I was reminded of the dish a couple of weeks ago when Bandolero was doing demos at the Dupont farmer's market so I picked up some fresh tomatillos and got to work! After taking off the outer husk, I removed the core and then used my food processor to buzz them all up. I strained the pulverized tomatillos through a sieve and then used a stick blender to add avocado, sour cream, lime juice, and garlic.

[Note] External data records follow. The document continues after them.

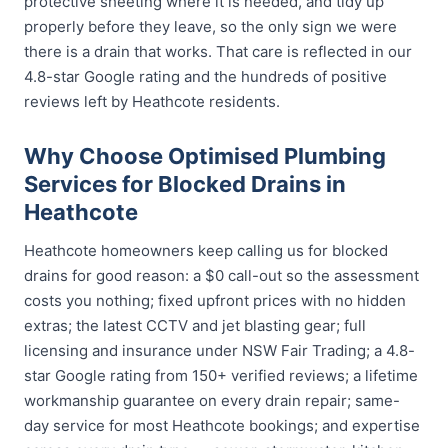
protective sheeting where it is needed, and tidy up
properly before they leave, so the only sign we were
there is a drain that works. That care is reflected in our
4.8-star Google rating and the hundreds of positive
reviews left by Heathcote residents.
Why Choose Optimised Plumbing
Services for Blocked Drains in
Heathcote
Heathcote homeowners keep calling us for blocked
drains for good reason: a $0 call-out so the assessment
costs you nothing; fixed upfront prices with no hidden
extras; the latest CCTV and jet blasting gear; full
licensing and insurance under NSW Fair Trading; a 4.8-
star Google rating from 150+ verified reviews; a lifetime
workmanship guarantee on every drain repair; same-
day service for most Heathcote bookings; and expertise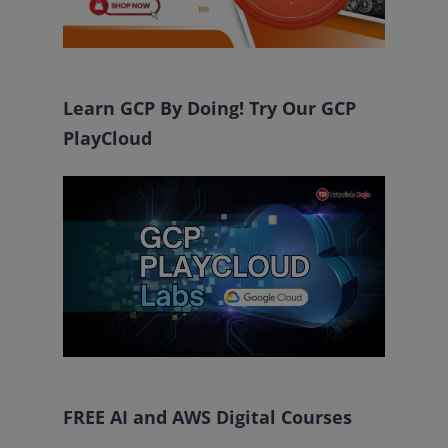
Learn GCP By Doing! Try Our GCP
PlayCloud
FREE AI and AWS Digital Courses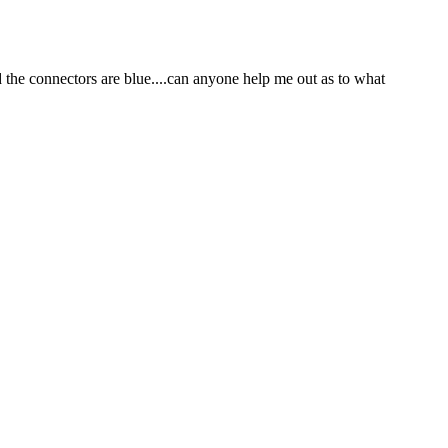
 the connectors are blue....can anyone help me out as to what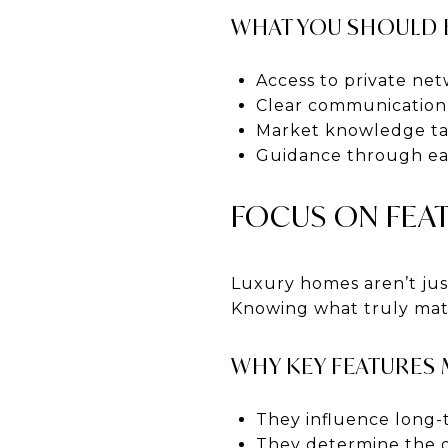
WHAT YOU SHOULD 
Access to private ne
Clear communication 
Market knowledge tai
Guidance through eac
FOCUS ON FEAT
Luxury homes aren’t just
Knowing what truly matt
WHY KEY FEATURES
They influence long-
They determine the o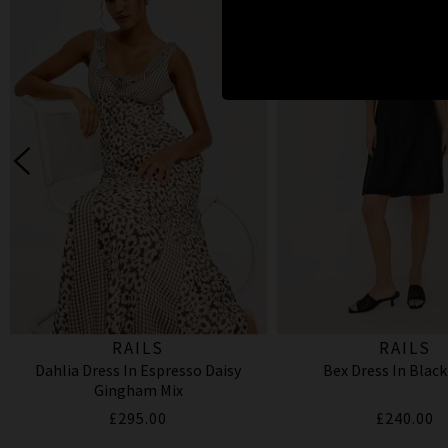
RAILS
RAILS
Dahlia Dress In Espresso Daisy
Bex Dress In Black
Gingham Mix
£295.00
£240.00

Topped with teeny pieces of watermelon and orange supremes, it was a beautiful and healthy dinner without the trek to M street!
Girls night is headed to dim sum soon, expect barbecue pork buns to follow that one!
Avocado and Tomatillo Soup
8-10 tomatillos, husks and cores removed
1 avocado, mashed
1 lime, zest and juice
1/4 cup sour cream
1/4 - 1/2 cup chicken stock
1/2 teaspoon agave nectar
1 tablespoon roasted garlic (or 1 small clove regular garlic, minced very finely)
salt and pepper to taste
For garnish: finely cubed watermelon, finely cubed orange supremes (segments)
Begin by buzzing up the cleaned up tomatillos in a food processor or blender until there are almost no chunks. Like super fine, guys. Pour the buzzed up tomatillos into a sieve over a bowl to get just the juice.
Add the mashed avocado, lime zest and juice, and sour cream to the tomatillo juice and buzz up with an immersion blender or real blender (not food processor, too much liquid!). Add the chicken stock a little at a time, until you have your desired consistency.
Add the agave nectar, garlic, and season with salt and pepper to taste. If you want it to be more acidic, add a little more lime juice; sweeter, more agave nectar.
Garnish with finely cubed watermelon and orange supremes. To make a supreme: cut the top and bottom off the orange, slice off the outer peel and pith, and then slice into the orange to cut out each segment.